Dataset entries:
# # # #

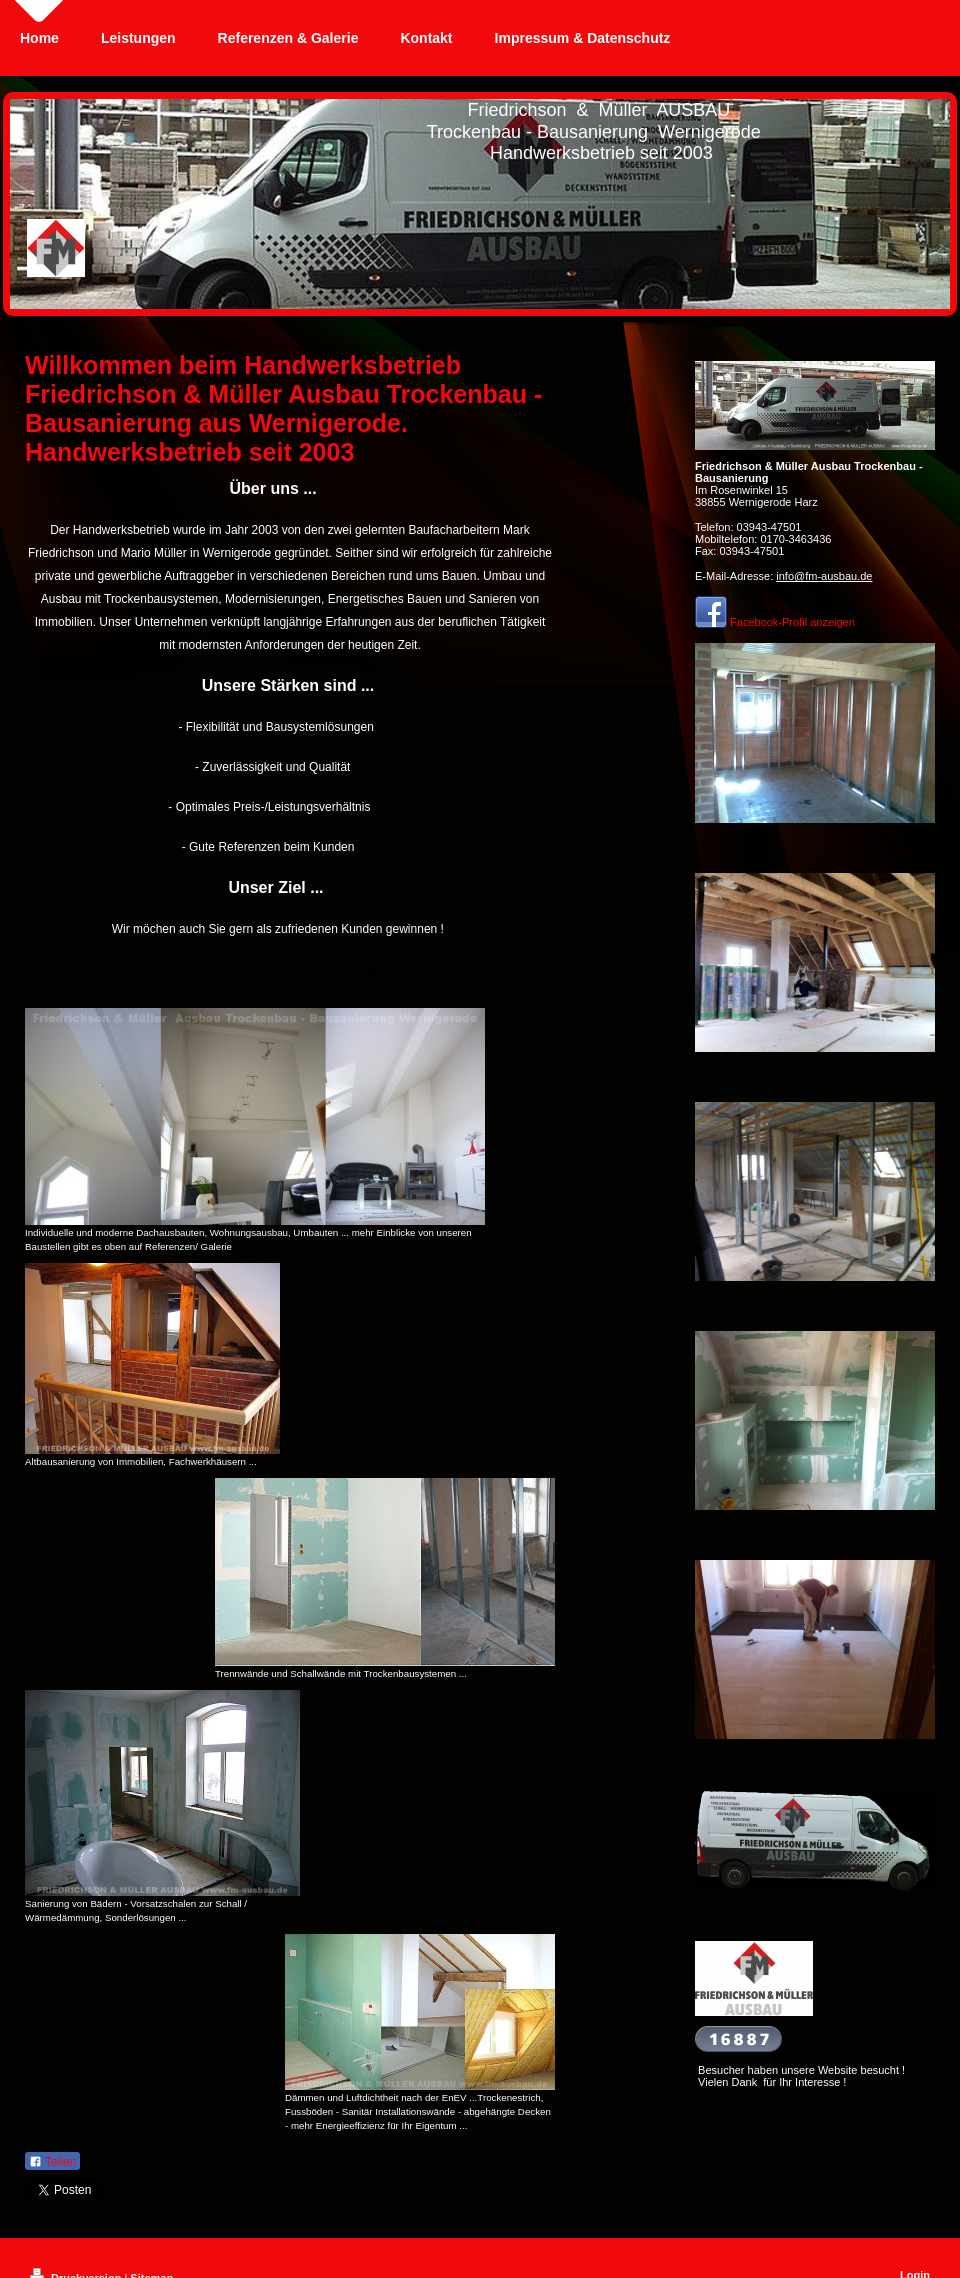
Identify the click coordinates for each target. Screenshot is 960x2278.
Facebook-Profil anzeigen (792, 622)
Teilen (52, 2162)
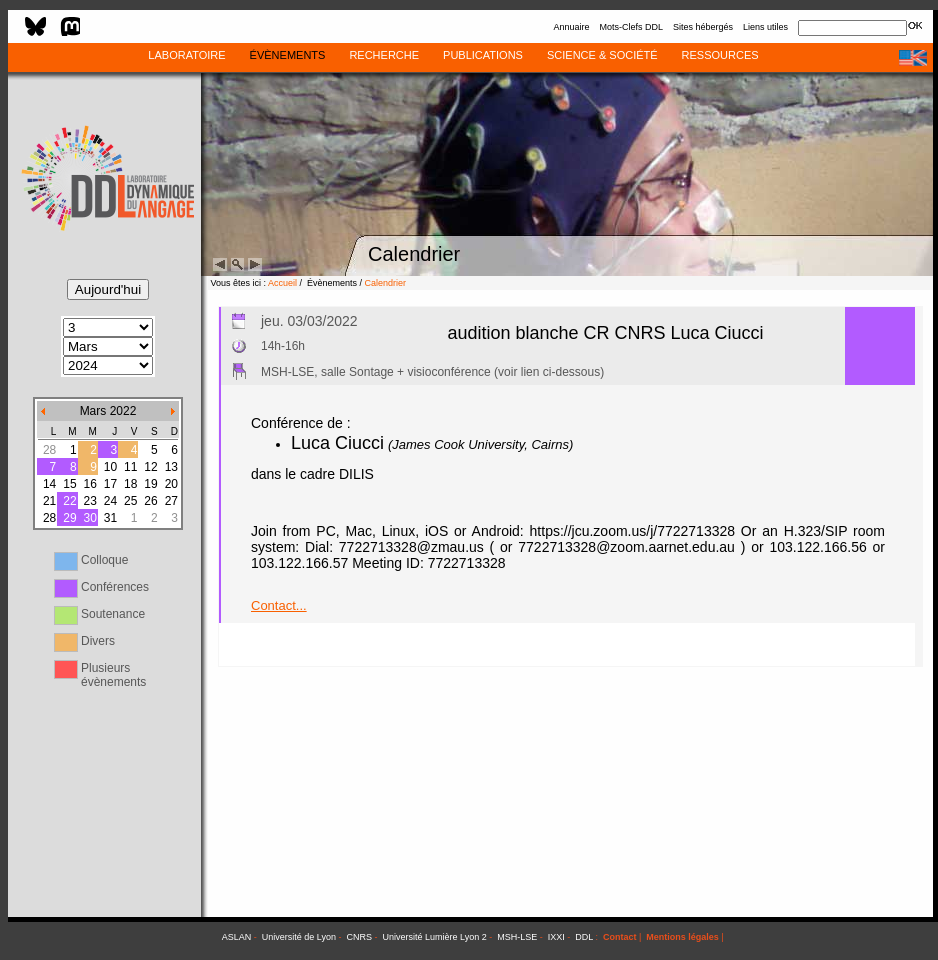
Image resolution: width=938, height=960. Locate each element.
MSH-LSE (517, 937)
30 (89, 518)
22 (69, 501)
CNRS (360, 937)
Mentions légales (682, 937)
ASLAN (237, 937)
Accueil (282, 283)
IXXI (556, 937)
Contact (620, 937)
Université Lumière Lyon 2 (435, 937)
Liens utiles (765, 27)
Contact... (279, 605)
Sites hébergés (703, 27)
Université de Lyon (299, 937)
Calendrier (386, 283)
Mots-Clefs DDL (631, 27)
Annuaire (571, 27)
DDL (584, 937)
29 (69, 518)
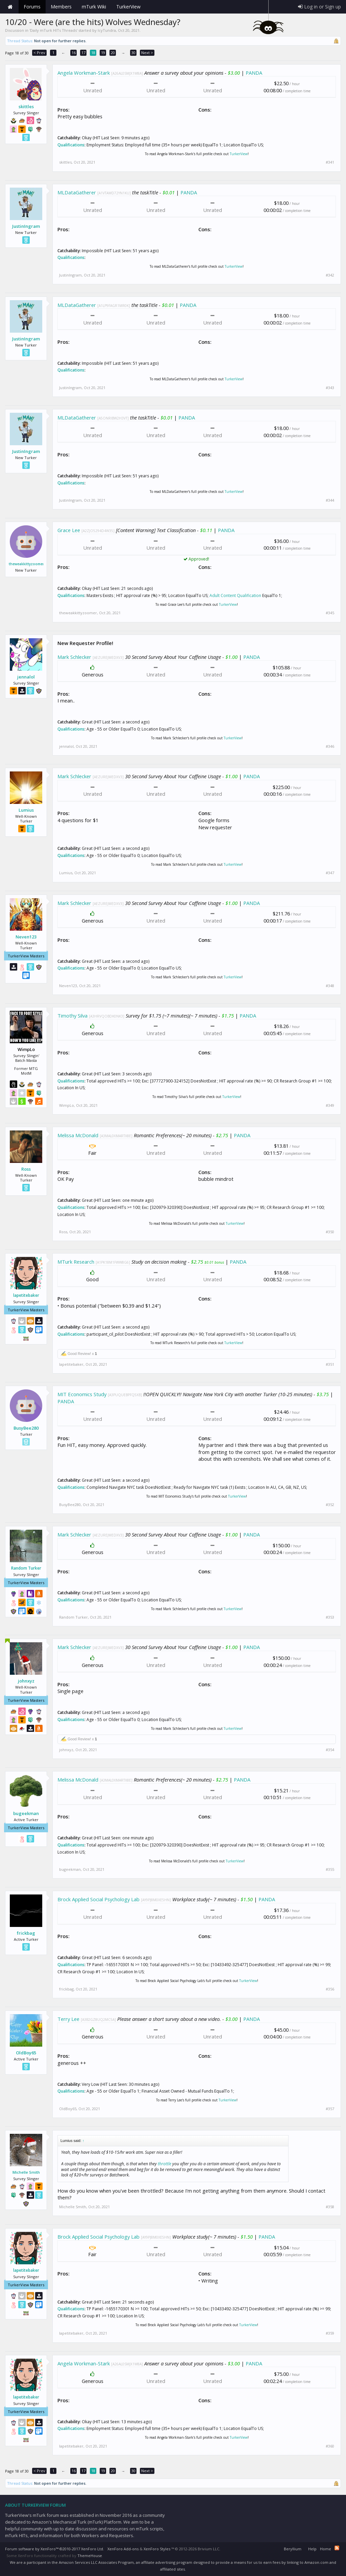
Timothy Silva (72, 1015)
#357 (330, 2108)
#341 (330, 162)
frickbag (26, 1933)
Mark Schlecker (74, 656)
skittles (26, 106)
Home (10, 7)
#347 (330, 872)
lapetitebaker (26, 1295)
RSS (337, 2548)
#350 (330, 1232)
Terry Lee (68, 2019)
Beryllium (292, 2548)
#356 (330, 1989)
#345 (330, 613)
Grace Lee (68, 530)
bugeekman (26, 1813)
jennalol (26, 676)
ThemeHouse (89, 2555)
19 (103, 52)
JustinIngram (26, 226)
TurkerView (239, 153)
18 (93, 52)
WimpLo (66, 1105)
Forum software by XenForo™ (54, 2548)
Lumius (26, 810)
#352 (330, 1504)
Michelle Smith (26, 2172)
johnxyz (26, 1681)
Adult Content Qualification (235, 595)
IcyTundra (107, 30)
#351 (330, 1364)
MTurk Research (75, 1261)
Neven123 (26, 936)
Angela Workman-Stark (83, 72)
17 (83, 52)
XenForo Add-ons (123, 2548)
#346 (330, 746)
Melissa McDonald (77, 1135)
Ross (26, 1169)
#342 (330, 275)
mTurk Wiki (94, 6)
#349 (330, 1105)
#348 (330, 985)
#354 (330, 1749)
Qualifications (70, 145)
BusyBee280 (26, 1428)
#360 (330, 2446)
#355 (330, 1869)
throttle (164, 2164)
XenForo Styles (157, 2548)
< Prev (39, 52)
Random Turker (26, 1568)
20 (113, 52)
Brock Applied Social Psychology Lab (98, 1899)
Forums (32, 6)
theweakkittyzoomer (26, 564)
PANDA (254, 72)
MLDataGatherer (76, 192)
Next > (147, 52)
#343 (330, 387)
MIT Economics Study (81, 1394)
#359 (330, 2333)
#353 (330, 1617)
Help (312, 2548)
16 (74, 52)
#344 (330, 500)
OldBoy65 (26, 2052)
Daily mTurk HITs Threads (53, 30)
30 (133, 52)
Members (61, 6)
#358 (330, 2206)
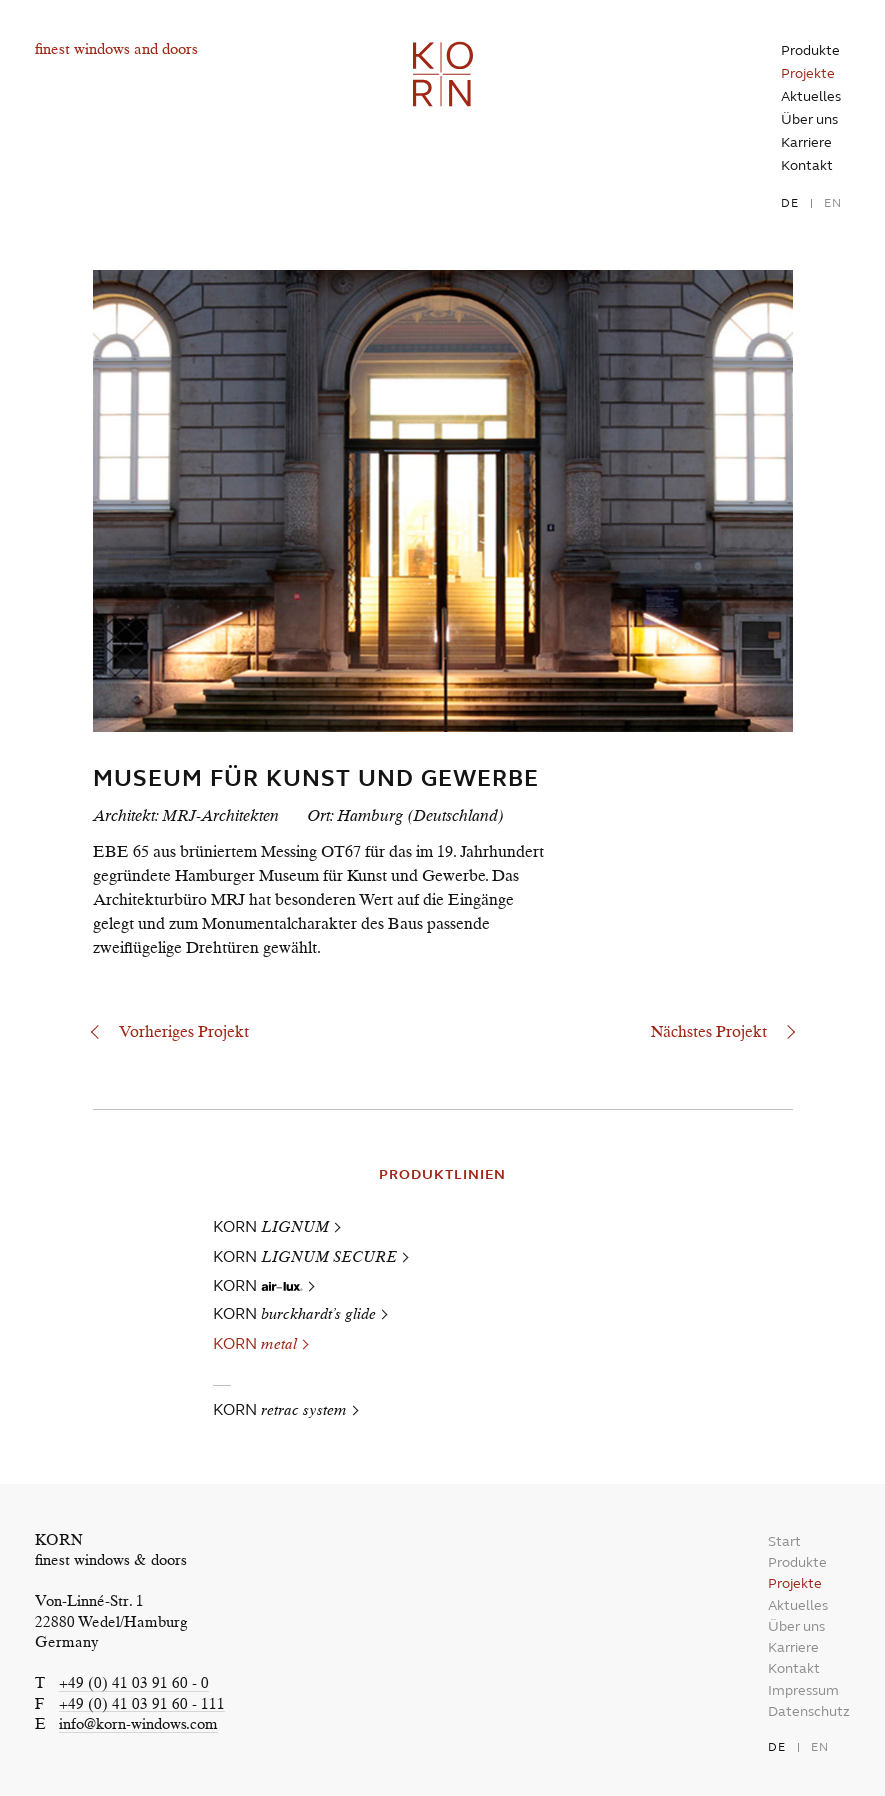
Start (784, 1541)
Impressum (803, 1690)
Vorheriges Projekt (184, 1033)
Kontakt (807, 165)
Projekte (808, 73)
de (790, 203)
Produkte (810, 50)
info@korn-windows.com (138, 1725)
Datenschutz (809, 1711)
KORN (271, 1226)
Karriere (806, 142)
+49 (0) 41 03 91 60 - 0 (134, 1684)
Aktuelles (811, 96)
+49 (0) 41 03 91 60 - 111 (142, 1705)
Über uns (809, 119)
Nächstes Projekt (709, 1033)
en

# # # #

TASK REQUIREMENTS:
Lines from the one with "info@korn-windows.com (138, 1725)" through the end of the data: set these down exactly, including both ends and nothing more.

ANSWER BELOW:
info@korn-windows.com (138, 1725)
Datenschutz (809, 1711)
KORN (271, 1226)
Karriere (806, 142)
+49 (0) 41 03 91 60 - 0 (134, 1684)
Aktuelles (811, 96)
+49 (0) 41 03 91 60 - 111 (142, 1705)
Über uns (809, 119)
Nächstes Projekt (709, 1033)
en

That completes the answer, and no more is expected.